Considerations for Isocyanate Wipe Sampling
The wipe sampling methodology was developed as a qualitative tool for education and housekeeping improvement. Wipes are useful in detecting isocyanate contamination on surfaces and/or objects that workers might expect to be clean (e.g., doorknobs, handrails, tools, safety glasses, pencils) or for determining if surfaces are clean after decontamination activities. In this mode they can be used to indicate areas which need to be cleaned or, when this is impractical, where PPE is required. The presence of dirt, grime or other components, however, can affect the shade of the indicator color so that interpretation beyond a semi-quantitative determination of high, low, or not contaminated may be difficult.
The manufacturer can provide a color wheel which may be useful in evaluating isocyanate surface contamination (ideally from surfaces that are clean with respect to dirt and grime). However, difficulties can exist when interpreting the wipe sampling results due to the variability from the reader’s color perception and if the color is not consistent across the wipe pad. For example, if particles with reactive isocyanate groups are picked up by the pad, a non-homogeneous discoloration may result. For quantification, a defined area needs to be “wiped” and this is not always possible (e.g., doorknobs). Furthermore, such data is most beneficial if it can be interpreted in terms of potential for exposure (i.e., transferability from the contaminated surface to unprotected skin) and to aid in decision making with regard to increased risk reduction measures. Even then, care must be taken as it should be understood that it is not only the monomers that will give a color reaction, but also the oligomeric NCO-species or partly reacted NCO-species which could be partially bound to the surface and not readily transferable to the skin.

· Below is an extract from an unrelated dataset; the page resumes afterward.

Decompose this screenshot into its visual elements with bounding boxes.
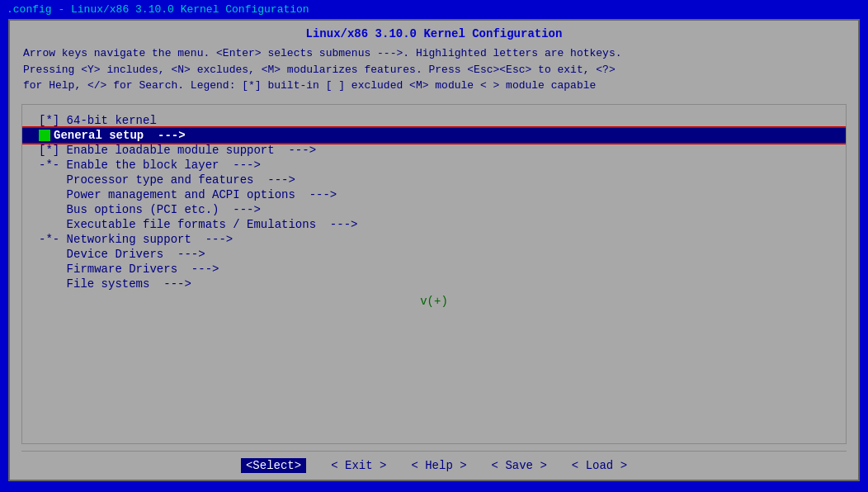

To conclude: Wipes are useful qualitative tools and not designed to provide reliable quantification of isocyanates on surfaces.
Potentially, but care needs to be exercised. For example, the wipe sampling methodology can provide a qualitative assessment of the presence of an unreacted isocyanate species but cannot determine if the contact will result in transfer to (unprotected) skin. Further, wipes should be used as recommended by the manufacturer. They are sold with mineral oil as a developing solution. Use of more aggressive or polar solvents may (1) enhance the extraction of free diisocyanate from within the polyurethane material in a manner that is not representative of skin contact, or (2) solubilize the reaction chemistry of the wipe allowing it to cause discoloration of the polyurethane product due to reaction with a bound, partially reacted diisocyanate. This surface discoloration would not indicate a transferable exposure to skin and could be misleading if the process is not understood.
To conclude: Wipes are useful qualitative tools, but care should be exercised in using this tool in accordance with the manufacturer’s recommendations.